═══ GIVEN ENTRIES

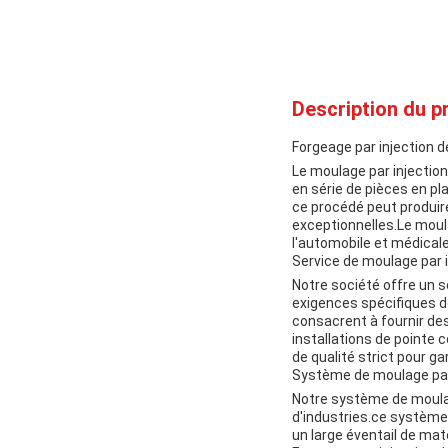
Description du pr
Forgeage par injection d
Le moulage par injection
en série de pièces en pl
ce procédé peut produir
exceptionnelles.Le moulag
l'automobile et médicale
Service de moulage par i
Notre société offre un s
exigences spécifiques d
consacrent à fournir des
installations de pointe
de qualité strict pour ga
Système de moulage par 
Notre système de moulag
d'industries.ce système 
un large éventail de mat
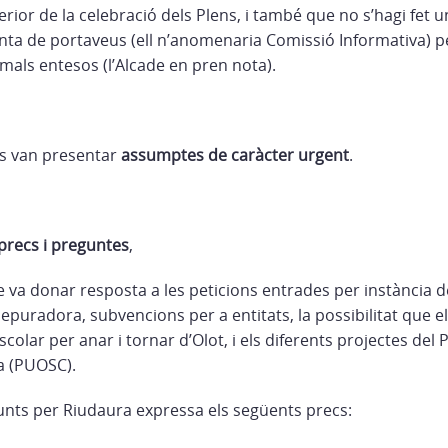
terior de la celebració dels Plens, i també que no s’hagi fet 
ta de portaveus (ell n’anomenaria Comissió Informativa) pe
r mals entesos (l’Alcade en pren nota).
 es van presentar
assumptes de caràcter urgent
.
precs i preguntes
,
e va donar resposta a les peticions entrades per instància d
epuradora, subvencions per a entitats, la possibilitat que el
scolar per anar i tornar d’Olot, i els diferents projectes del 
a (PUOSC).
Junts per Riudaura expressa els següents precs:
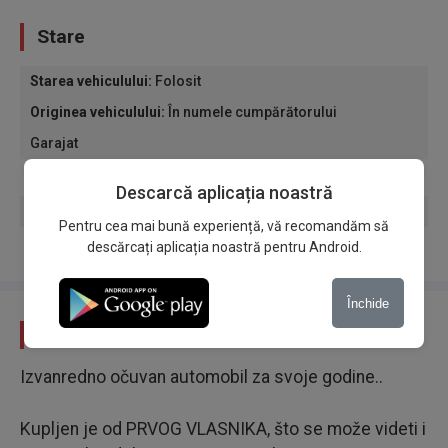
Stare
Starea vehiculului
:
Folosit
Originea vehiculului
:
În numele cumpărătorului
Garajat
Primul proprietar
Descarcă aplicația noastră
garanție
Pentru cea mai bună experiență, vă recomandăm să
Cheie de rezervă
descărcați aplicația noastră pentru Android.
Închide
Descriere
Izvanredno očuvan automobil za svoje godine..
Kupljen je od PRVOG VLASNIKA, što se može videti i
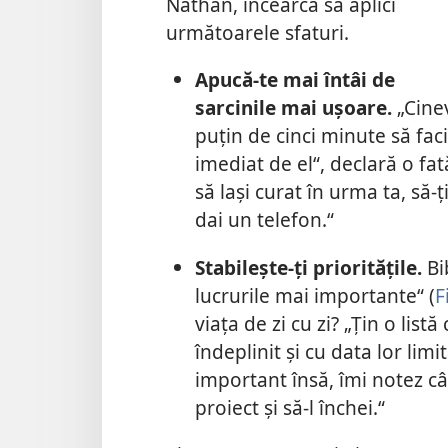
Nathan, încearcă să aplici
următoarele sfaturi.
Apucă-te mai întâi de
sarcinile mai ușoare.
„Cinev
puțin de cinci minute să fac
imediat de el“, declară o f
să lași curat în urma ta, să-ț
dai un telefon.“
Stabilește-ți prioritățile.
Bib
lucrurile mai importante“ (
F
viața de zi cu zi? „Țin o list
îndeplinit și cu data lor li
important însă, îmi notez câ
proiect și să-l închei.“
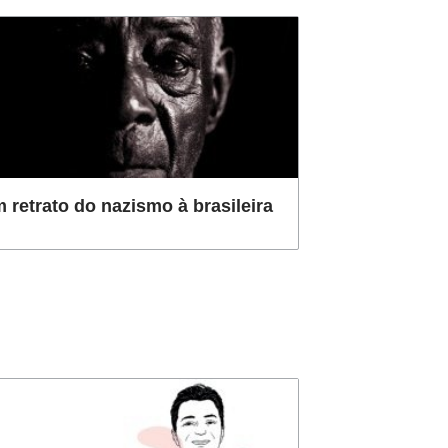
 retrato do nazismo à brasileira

══════
═══ GIVEN ENTRIES

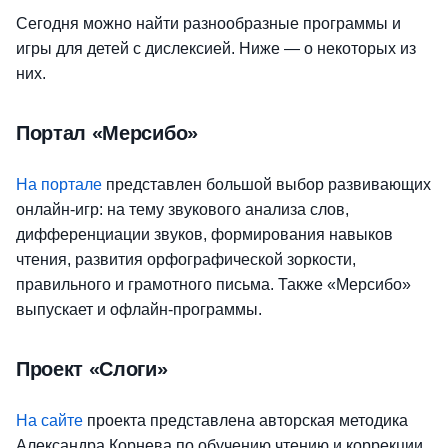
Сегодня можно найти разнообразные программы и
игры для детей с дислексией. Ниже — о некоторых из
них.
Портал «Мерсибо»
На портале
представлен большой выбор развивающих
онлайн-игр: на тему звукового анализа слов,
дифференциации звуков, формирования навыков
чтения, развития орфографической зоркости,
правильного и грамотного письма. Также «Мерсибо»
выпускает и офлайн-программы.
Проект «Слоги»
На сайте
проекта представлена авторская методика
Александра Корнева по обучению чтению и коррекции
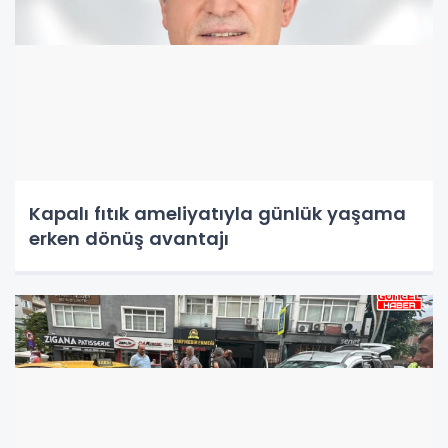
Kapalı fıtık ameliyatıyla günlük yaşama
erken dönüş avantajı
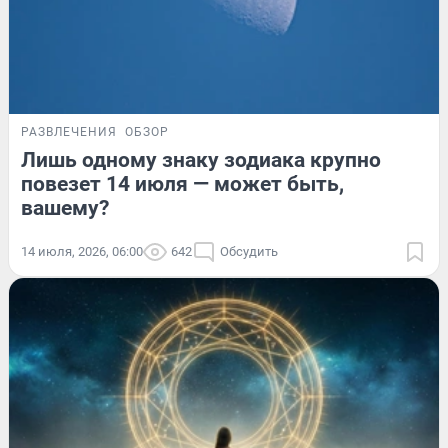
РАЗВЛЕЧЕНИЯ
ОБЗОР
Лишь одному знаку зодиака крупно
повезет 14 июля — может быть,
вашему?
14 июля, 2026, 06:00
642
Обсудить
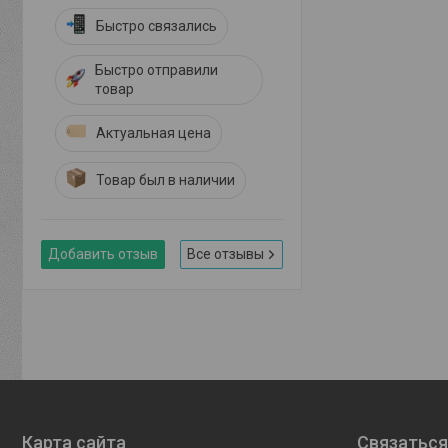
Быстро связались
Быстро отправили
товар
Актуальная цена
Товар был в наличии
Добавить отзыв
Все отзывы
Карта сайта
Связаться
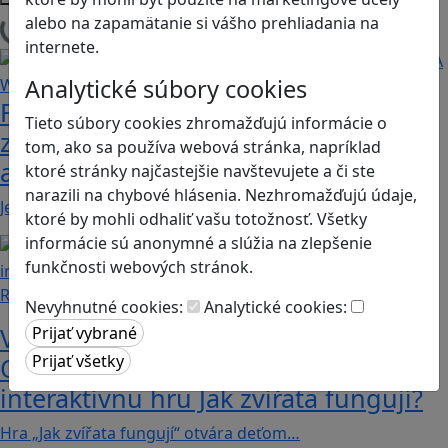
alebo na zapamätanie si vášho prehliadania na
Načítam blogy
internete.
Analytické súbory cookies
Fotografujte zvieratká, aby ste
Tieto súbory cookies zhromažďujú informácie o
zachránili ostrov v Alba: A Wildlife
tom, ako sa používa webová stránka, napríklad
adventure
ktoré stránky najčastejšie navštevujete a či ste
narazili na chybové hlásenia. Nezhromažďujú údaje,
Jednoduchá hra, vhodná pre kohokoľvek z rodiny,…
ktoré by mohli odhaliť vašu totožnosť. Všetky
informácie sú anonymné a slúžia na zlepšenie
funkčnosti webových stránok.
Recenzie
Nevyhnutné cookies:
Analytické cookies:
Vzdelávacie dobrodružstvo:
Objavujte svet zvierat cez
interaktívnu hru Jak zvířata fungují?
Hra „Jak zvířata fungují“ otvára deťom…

══════
═══ GIVEN ENTRIES

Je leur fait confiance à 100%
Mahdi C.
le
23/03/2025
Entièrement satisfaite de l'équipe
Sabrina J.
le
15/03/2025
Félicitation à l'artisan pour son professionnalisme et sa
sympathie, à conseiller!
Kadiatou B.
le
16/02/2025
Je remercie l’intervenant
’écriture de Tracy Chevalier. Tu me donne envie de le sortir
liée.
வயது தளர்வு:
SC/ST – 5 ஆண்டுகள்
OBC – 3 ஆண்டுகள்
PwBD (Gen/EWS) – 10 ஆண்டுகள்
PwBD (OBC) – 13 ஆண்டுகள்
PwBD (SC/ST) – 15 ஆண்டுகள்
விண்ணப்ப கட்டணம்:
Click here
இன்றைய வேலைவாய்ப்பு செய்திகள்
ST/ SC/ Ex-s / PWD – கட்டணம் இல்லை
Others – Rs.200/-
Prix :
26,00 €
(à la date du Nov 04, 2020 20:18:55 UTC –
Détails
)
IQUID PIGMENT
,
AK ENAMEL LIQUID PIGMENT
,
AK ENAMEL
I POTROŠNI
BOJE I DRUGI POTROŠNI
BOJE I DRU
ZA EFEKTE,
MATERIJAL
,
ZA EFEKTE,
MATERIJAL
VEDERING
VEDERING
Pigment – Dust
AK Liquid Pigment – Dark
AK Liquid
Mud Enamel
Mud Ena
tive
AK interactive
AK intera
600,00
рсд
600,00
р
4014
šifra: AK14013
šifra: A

══════

#### YOUR OBJECTIVE:
The lines above starting at the one that holds "Description du pr" and ending at the one that holds "retrato do nazismo à brasileira" are to be written out exactly, ends included, and no pictures are to be copied.

#### ANSWER FOR THE TASK:
Description du pr
Forgeage par injection d
Le moulage par injection
en série de pièces en pl
ce procédé peut produir
exceptionnelles.Le moulag
l'automobile et médicale
Service de moulage par i
Notre société offre un s
exigences spécifiques d
consacrent à fournir des
installations de pointe
de qualité strict pour ga
Système de moulage par 
Notre système de moulag
d'industries.ce système 
un large éventail de mat
terior de la celebració dels Plens, i també que no s’hagi fet 
ta de portaveus (ell n’anomenaria Comissió Informativa) pe
r mals entesos (l’Alcade en pren nota).
 es van presentar
assumptes de caràcter urgent
.
precs i preguntes
,
e va donar resposta a les peticions entrades per instància d
epuradora, subvencions per a entitats, la possibilitat que el
scolar per anar i tornar d’Olot, i els diferents projectes del 
a (PUOSC).
Junts per Riudaura expressa els següents precs:
Stare
Starea vehiculului
:
Folosit
Originea vehiculului
:
În numele cumpărătorului
Garajat
Primul proprietar
Descarcă aplicația noastră
garanție
Pentru cea mai bună experiență, vă recomandăm să
Cheie de rezervă
descărcați aplicația noastră pentru Android.
Închide
Descriere
Izvanredno očuvan automobil za svoje godine..
Kupljen je od PRVOG VLASNIKA, što se može videti i
Nathan, încearcă să aplici
următoarele sfaturi.
Apucă-te mai întâi de
sarcinile mai ușoare.
„Cinev
puțin de cinci minute să fac
imediat de el“, declară o f
să lași curat în urma ta, să-ț
dai un telefon.“
Stabilește-ți prioritățile.
Bib
lucrurile mai importante“ (
F
viața de zi cu zi? „Țin o list
îndeplinit și cu data lor li
important însă, îmi notez câ
proiect și să-l închei.“
 retrato do nazismo à brasileira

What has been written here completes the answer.